Background/Purpose: Rheumatoid arthritis (RA) is a systemic autoimmune disease that often leads to joint damage, a process mediated by an imbalance between bone resorption and bone formation. B cells play a role in bone homeostasis in RA, and evidence suggests that B cells can affect function of both osteoblasts (OB) and osteoclasts (OC). In mouse models of RA, B cells were enriched in the subchondral bone marrow (BM) and synovium, and were adjacent to the bone surface. These B cells produce the inflammatory cytokines TNFα and CCL3, which drive dysregulation of bone homeostasis via their OB inhibitory and OC stimulatory effects. In vitro, synergistic production of these cytokines results from co-activation of the B cell receptor (BCR) and toll-like receptor 9 (TLR9). Therefore, we investigated the mechanisms underlying synergistic TNFα/CCL3 production by B cells in response to BCR and TLR9 co-activation.

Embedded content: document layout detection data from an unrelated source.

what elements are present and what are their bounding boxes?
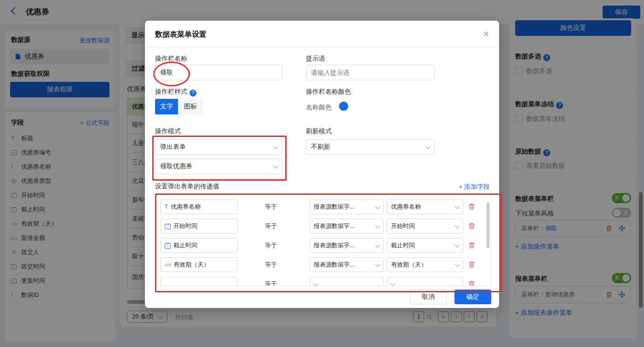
- chevron-down-icon: [454, 242, 460, 247]
- source-field-select[interactable]: [387, 277, 463, 286]
- source-type-select[interactable]: [310, 277, 384, 286]
- action-mode-value: 弹出表单: [160, 143, 186, 151]
- chevron-down-icon: [375, 204, 380, 209]
- refresh-mode-label: 刷新模式: [306, 127, 332, 136]
- refresh-mode-select[interactable]: 不刷新: [306, 139, 435, 155]
- trash-icon[interactable]: [468, 222, 475, 229]
- style-option-icon[interactable]: 图标: [178, 99, 203, 114]
- operator-label: 等于: [265, 203, 277, 211]
- transfer-field-label: 截止时间: [173, 241, 197, 250]
- target-form-value: 领取优惠券: [160, 162, 192, 171]
- action-mode-label: 操作模式: [155, 127, 181, 136]
- list-scrollbar[interactable]: [487, 202, 489, 248]
- source-field-value: 开始时间: [391, 222, 415, 230]
- action-style-label: 操作栏样式?: [155, 88, 196, 97]
- source-type-select[interactable]: 报表源数据字...: [310, 238, 384, 253]
- chevron-down-icon: [273, 163, 278, 168]
- confirm-button[interactable]: 确定: [454, 290, 491, 304]
- source-field-value: 截止时间: [391, 241, 415, 250]
- operator-label: 等于: [265, 222, 277, 230]
- refresh-mode-value: 不刷新: [311, 143, 330, 151]
- action-name-label: 操作栏名称: [155, 55, 187, 63]
- chevron-down-icon: [454, 223, 460, 228]
- color-swatch[interactable]: [339, 102, 348, 111]
- transfer-field-label: 开始时间: [173, 222, 197, 230]
- source-field-select[interactable]: 开始时间: [387, 219, 463, 233]
- name-color-label: 名称颜色: [306, 103, 332, 112]
- action-name-color-label: 操作栏名称颜色: [306, 88, 351, 96]
- source-field-select[interactable]: 截止时间: [387, 238, 463, 253]
- style-option-text[interactable]: 文字: [155, 99, 178, 114]
- source-field-value: 优惠券名称: [391, 203, 421, 211]
- svg-text:7: 7: [167, 225, 169, 228]
- chevron-down-icon: [425, 144, 430, 149]
- text-icon: T: [165, 204, 168, 210]
- dialog-title: 数据表菜单设置: [155, 30, 207, 40]
- chevron-down-icon: [375, 223, 380, 228]
- source-type-select[interactable]: 报表源数据字...: [310, 219, 384, 233]
- source-type-select[interactable]: 报表源数据字...: [310, 199, 384, 214]
- source-type-value: 报表源数据字...: [314, 261, 355, 269]
- source-field-value: 有效期（天）: [391, 261, 427, 269]
- chevron-down-icon: [273, 144, 278, 149]
- source-field-select[interactable]: 优惠券名称: [387, 199, 463, 214]
- transfer-field-input[interactable]: 123 有效期（天）: [161, 257, 238, 272]
- transfer-field-input[interactable]: 7 截止时间: [161, 238, 238, 253]
- trash-icon[interactable]: [468, 280, 475, 286]
- calendar-icon: 7: [165, 243, 171, 249]
- transfer-field-input[interactable]: 7 开始时间: [161, 219, 238, 233]
- operator-label: 等于: [265, 261, 277, 269]
- help-icon[interactable]: ?: [190, 90, 196, 97]
- number-icon: 123: [165, 263, 171, 267]
- transfer-values-list: T 优惠券名称 等于 报表源数据字... 优惠券名称 7 开始时间 等于 报表源…: [155, 194, 491, 286]
- trash-icon[interactable]: [468, 242, 475, 249]
- transfer-field-input[interactable]: [161, 277, 238, 286]
- transfer-field-label: 优惠券名称: [171, 203, 201, 211]
- trash-icon[interactable]: [468, 203, 475, 210]
- source-type-value: 报表源数据字...: [314, 241, 355, 250]
- source-type-value: 报表源数据字...: [314, 203, 355, 211]
- tip-label: 提示语: [306, 55, 325, 63]
- source-type-select[interactable]: 报表源数据字...: [310, 257, 384, 272]
- chevron-down-icon: [313, 281, 318, 286]
- action-style-label-text: 操作栏样式: [155, 88, 187, 95]
- transfer-field-label: 有效期（天）: [173, 261, 209, 269]
- operator-label: 等于: [265, 280, 277, 286]
- cancel-button[interactable]: 取消: [410, 290, 447, 304]
- operator-label: 等于: [265, 241, 277, 250]
- source-type-value: 报表源数据字...: [314, 222, 355, 230]
- chevron-down-icon: [375, 242, 380, 247]
- action-name-input[interactable]: [155, 65, 282, 80]
- target-form-select[interactable]: 领取优惠券: [155, 159, 282, 174]
- add-field-link[interactable]: + 添加字段: [459, 183, 490, 191]
- close-icon[interactable]: ×: [483, 28, 489, 40]
- data-table-menu-dialog: 数据表菜单设置 × 操作栏名称 提示语 操作栏样式? 文字 图标 操作栏名称颜色…: [145, 21, 499, 308]
- calendar-icon: 7: [165, 223, 171, 229]
- transfer-values-label: 设置弹出表单的传递值: [155, 182, 219, 191]
- svg-text:7: 7: [167, 245, 169, 248]
- trash-icon[interactable]: [468, 261, 475, 268]
- chevron-down-icon: [375, 262, 380, 267]
- tip-input[interactable]: [306, 65, 435, 80]
- chevron-down-icon: [390, 281, 395, 286]
- chevron-down-icon: [454, 262, 460, 267]
- source-field-select[interactable]: 有效期（天）: [387, 257, 463, 272]
- chevron-down-icon: [454, 204, 460, 209]
- action-mode-select[interactable]: 弹出表单: [155, 139, 282, 155]
- transfer-field-input[interactable]: T 优惠券名称: [161, 199, 238, 214]
- divider: [145, 47, 499, 48]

Methods: Isolated B cells from peripheral blood of healthy controls (HC) were stimulated with 10 µg/mL anti-Ig (A+M+G) and CpG2006 for 4 hours, and production of TNFα and CCL3 was assessed by ELISA and qPCR. Multiple specific inhibitors were used to test the involvement of BCR, TLR9, and NF-κB signaling, as well as autophagy. Data is presented as mean±SEM. Statistical significance was determined by student’s t-test.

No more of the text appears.